According to Carolyn Grate, Scrogham's presence has added value to her business.
“Having Michael in our salon has truly made it more joyful,” said Grate, who co-owns the salon with her hairdresser husband, Glen.
“He always has a smile and kind words for our guests,” she said. “Michael's mischief can get him into trouble with the 'girls' now and then; however, his professionalism and talent as a hair designer are second to none.”
Young, a passionate animal lover since age 5, grew up with Cagney and Lacey, two golden retrievers. Now the owner of two female pit bulls, Maze and Ayla, she dedicates her time to the critters that patronize the salon.
“Most of my clients are dogs and cats, but I also have done nail trims on rabbits and guinea pigs,” said Young, who previously worked at a veterinarian's office.

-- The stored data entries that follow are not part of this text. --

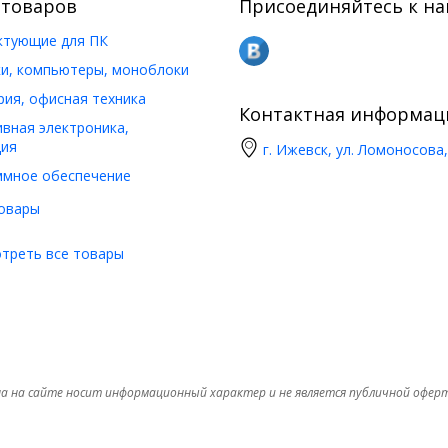
 товаров
Присоединяйтесь к на
ктующие для ПК
и, компьютеры, моноблоки
ия, офисная техника
Контактная информац
вная электроника,
ия
г. Ижевск, ул. Ломоносова,
ммное обеспечение
овары
треть все товары
а на сайте носит информационный характер и не является публичной офер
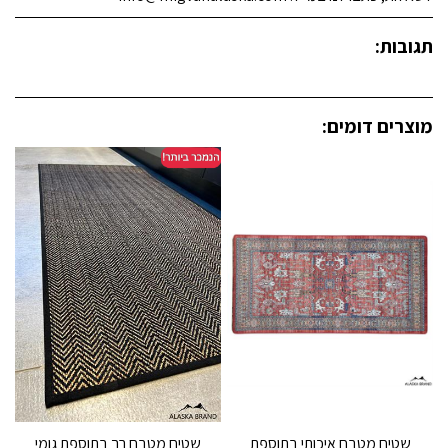
תגובות:
מוצרים דומים:
שטיח מטבח איכותי בתוספת
שטיח מטבח רך בתוספת גומי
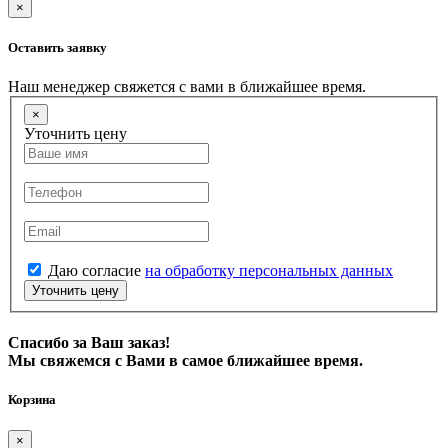
×
Оставить заявку
Наш менеджер свяжется с вами в ближайшее время.
×
Уточнить цену
Даю согласие
на обработку персональных данных
Уточнить цену
Спасибо за Ваш заказ!
Мы свяжемся с Вами в самое ближайшее время.
Корзина
×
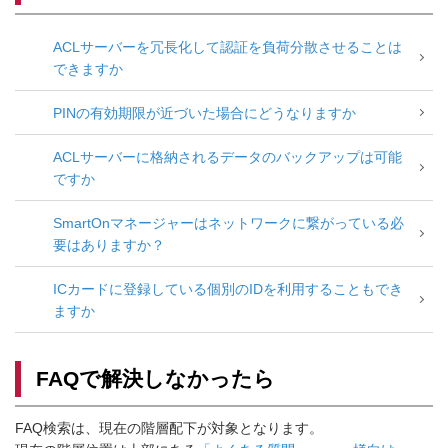
ACLサーバーを冗長化して認証を負荷分散させることは
できますか
PINの有効期限が近づいた場合にどうなりますか
ACLサーバーに格納されるデータのバックアップは可能
ですか
SmartOnマネージャーはネットワークに繋がっている必
要はありますか？
ICカードに登録している個別のIDを利用することもでき
ますか
FAQで解決しなかったら
FAQ検索は、現在の階層配下が対象となります。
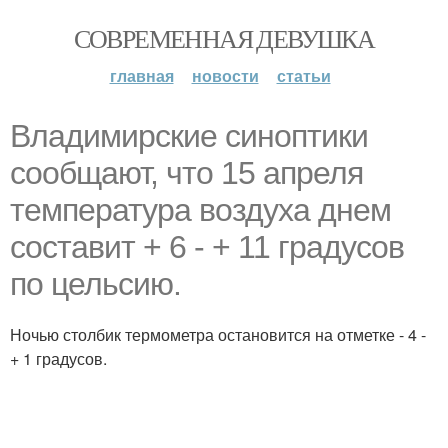
СОВРЕМЕННАЯ ДЕВУШКА
главная
новости
статьи
Владимирские синоптики
сообщают, что 15 апреля
температура воздуха днем
составит + 6 - + 11 градусов
по цельсию.
Ночью столбик термометра остановится на отметке - 4 -
+ 1 градусов.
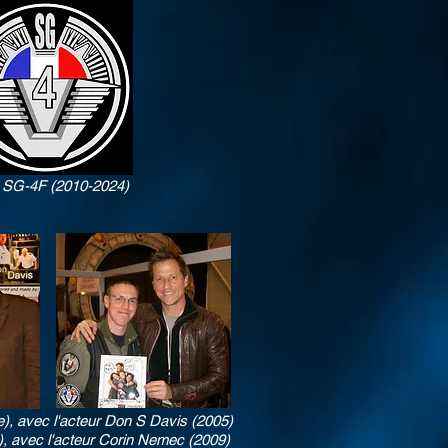
 SG-4F (2010-2024)
), avec l'acteur Don S Davis (2005)
e), avec l'acteur Corin Nemec (2009)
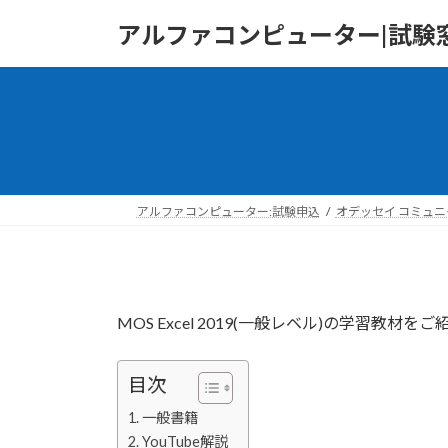
コ
ナ
アルファコンピューター|試験窓
ン
ビ
テ
ゲ
ン
ー
ツ
シ
へ
ョ
ス
ン
キ
に
ッ
移
アルファコンピューター:試験申込
オデッセイ コミュ
プ
動
MOS Excel 2019(一般レベル)の学習教材
目次
一般書籍
YouTube解説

“My mother, Penny Swope, and I are the only employees as of right now, but we are currently looking for another groomer,” she said. “We just have to make sure we find someone who is going to give the customers' pets the same loving treatment we strive to have in our business.
“I'm usually not able to take walk-ins because I offer a hands-on, limited-stress grooming; I don't use any kennels or kennel dryers – just hand-held velocity dryers,” she said. “All appointments are made ahead of time, and the animals picked up as soon as they are done. My appointments book up about one to two weeks out.”
The Bishop Dwenger graduate, whose spa opened last August, has been grooming dogs since 2004. Her father's human grooming didn't influence her career choice.
Are there any special challenges when pet grooming?
“Cats, usually they prefer to lie down, so sometimes you have to roll them from one side to the other to complete the grooming,” said Young, who offers a full-service experience for her four-legged clientele, including ear cleaning, massages, brushing teeth and gland expression.
Because her sister “highly recommended” Scrogham as a stylist, Barb Slyford has been a “very satisfied” patron of his for more than 20 years. Two years ago, she began taking her yellow lab to Young at Scrogham's referral.
“I needed a groomer who would be able to take care of an elderly canine that could not be caged,” said Slyford, “and Emily is so caring toward my dog that I truly cannot say enough about her.”
Both Scrogham and Young get tremendous satisfaction from their customers, according to the former.
“The highest compliment for me is repeat clients and their referrals of family members and friends,” said Scrogham, “and I have some clients who have been with me throughout my whole career. That is a huge compliment.”
The majority of Young's customers also come from word of mouth, but she additionally gets many patrons who are driving by and notice her sign.
“I treat my four-legged customers just like they are my own, and especially enjoy it when they are excited to see me and can't wait to give me kisses!” said Young, laughing.
“We both love our clients,” said Scrogham, “and while I have verbal contact with my guests, Emily has wagging tails and happy eyes. She's very good at her business, and I hope people think that I am good at what I do.
“However, the difference between Emily and me is that my clients rarely scratch or bite,” he joked.